[Exercise inputs — start]
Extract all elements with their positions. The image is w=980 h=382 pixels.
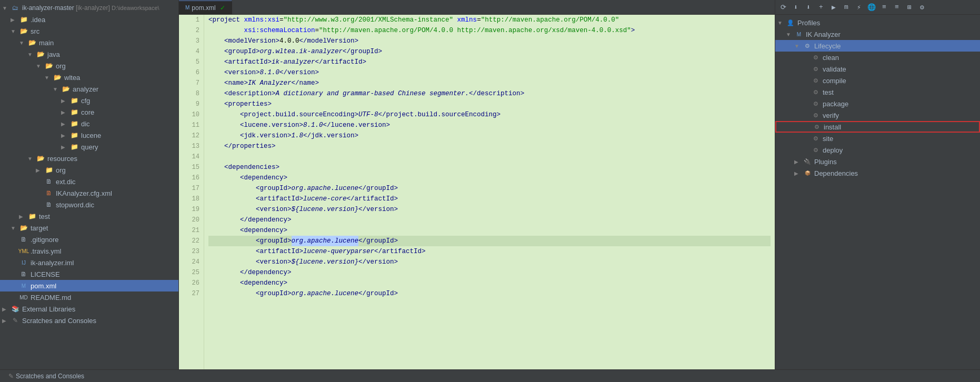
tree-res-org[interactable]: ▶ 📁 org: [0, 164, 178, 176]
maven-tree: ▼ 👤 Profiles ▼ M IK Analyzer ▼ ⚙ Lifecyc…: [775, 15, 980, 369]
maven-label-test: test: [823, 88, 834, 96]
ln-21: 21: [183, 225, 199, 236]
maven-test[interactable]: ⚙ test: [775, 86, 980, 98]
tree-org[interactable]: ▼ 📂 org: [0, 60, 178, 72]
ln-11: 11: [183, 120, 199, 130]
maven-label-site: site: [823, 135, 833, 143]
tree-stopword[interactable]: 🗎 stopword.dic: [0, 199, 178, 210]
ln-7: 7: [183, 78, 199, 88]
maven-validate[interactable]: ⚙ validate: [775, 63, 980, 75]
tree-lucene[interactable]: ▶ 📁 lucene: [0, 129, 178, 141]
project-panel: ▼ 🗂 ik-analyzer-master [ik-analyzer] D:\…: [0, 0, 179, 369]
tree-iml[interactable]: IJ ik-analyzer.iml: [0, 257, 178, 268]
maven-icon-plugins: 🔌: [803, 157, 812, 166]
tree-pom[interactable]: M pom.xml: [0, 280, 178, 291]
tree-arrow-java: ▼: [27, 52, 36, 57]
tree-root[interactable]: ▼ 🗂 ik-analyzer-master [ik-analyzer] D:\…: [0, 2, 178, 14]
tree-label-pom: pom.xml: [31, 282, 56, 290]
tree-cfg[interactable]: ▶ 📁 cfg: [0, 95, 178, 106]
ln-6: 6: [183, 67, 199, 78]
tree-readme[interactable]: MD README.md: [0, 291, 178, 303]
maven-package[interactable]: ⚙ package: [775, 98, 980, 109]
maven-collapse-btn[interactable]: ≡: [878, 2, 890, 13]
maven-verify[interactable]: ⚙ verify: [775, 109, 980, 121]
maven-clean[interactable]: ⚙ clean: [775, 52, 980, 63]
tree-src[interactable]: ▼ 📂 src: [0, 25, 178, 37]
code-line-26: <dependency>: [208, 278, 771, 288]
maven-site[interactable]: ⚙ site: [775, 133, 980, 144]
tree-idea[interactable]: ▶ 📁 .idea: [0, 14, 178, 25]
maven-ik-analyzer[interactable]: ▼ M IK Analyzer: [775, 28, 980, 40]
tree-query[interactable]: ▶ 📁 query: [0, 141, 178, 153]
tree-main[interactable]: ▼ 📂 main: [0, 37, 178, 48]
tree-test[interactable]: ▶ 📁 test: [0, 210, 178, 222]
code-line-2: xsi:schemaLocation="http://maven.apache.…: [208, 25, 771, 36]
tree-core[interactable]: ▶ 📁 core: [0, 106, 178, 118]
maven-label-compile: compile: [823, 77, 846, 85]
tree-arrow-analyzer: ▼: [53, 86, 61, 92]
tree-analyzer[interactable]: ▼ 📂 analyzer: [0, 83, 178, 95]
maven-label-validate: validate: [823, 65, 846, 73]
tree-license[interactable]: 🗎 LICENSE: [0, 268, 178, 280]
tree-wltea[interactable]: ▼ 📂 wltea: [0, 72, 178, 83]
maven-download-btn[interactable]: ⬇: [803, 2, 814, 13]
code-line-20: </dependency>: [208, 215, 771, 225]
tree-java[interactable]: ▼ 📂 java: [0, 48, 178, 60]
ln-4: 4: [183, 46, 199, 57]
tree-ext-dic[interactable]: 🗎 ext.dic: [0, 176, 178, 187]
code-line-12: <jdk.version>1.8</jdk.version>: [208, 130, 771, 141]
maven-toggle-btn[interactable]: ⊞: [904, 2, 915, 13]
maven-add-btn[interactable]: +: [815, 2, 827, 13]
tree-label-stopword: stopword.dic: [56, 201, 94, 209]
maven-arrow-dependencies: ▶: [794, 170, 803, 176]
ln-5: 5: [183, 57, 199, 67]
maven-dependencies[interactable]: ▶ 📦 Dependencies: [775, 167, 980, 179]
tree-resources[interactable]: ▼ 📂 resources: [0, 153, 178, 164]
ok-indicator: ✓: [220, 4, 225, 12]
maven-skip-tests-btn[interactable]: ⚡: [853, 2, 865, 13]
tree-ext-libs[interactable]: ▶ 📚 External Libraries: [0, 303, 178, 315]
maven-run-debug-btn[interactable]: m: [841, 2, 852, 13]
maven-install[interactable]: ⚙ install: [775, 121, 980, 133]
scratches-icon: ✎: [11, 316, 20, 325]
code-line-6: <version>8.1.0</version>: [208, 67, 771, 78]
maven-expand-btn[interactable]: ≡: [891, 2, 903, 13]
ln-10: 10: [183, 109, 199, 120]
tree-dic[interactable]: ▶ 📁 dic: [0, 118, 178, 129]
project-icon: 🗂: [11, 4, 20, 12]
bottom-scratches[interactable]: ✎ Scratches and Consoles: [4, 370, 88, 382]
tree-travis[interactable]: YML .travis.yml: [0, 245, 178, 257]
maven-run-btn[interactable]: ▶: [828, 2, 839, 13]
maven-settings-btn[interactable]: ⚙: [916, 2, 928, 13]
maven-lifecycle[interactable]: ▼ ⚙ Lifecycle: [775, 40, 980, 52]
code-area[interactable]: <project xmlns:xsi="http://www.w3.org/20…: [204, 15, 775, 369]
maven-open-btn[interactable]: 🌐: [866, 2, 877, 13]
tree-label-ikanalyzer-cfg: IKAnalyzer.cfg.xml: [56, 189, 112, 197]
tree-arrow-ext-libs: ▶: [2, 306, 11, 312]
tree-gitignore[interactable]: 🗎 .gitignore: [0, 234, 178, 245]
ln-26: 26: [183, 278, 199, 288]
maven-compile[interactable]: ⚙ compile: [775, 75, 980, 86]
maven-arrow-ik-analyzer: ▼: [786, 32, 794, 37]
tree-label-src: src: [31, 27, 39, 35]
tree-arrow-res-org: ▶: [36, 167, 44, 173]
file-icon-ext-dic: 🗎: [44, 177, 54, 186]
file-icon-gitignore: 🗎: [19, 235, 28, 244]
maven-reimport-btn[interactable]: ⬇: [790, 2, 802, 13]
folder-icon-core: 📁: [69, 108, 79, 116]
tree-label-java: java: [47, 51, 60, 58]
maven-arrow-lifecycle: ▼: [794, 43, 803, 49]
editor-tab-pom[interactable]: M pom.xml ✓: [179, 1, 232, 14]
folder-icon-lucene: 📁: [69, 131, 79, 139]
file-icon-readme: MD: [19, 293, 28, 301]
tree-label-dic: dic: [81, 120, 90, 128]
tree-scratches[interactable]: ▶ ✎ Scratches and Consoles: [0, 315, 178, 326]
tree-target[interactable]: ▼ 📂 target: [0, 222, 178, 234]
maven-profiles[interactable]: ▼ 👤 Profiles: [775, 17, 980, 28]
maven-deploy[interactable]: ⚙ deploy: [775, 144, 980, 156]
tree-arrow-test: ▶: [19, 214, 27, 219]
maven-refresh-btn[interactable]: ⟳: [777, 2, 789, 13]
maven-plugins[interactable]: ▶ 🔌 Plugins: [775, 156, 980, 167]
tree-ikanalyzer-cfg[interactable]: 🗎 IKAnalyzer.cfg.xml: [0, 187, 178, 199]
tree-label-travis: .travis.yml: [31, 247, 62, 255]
[Exercise inputs — finish]
_Required work_. Identify the lines in the entries above that contain "travis", then copy them out.

_Solution for this exercise_.
tree-travis[interactable]: YML .travis.yml: [0, 245, 178, 257]
tree-label-travis: .travis.yml: [31, 247, 62, 255]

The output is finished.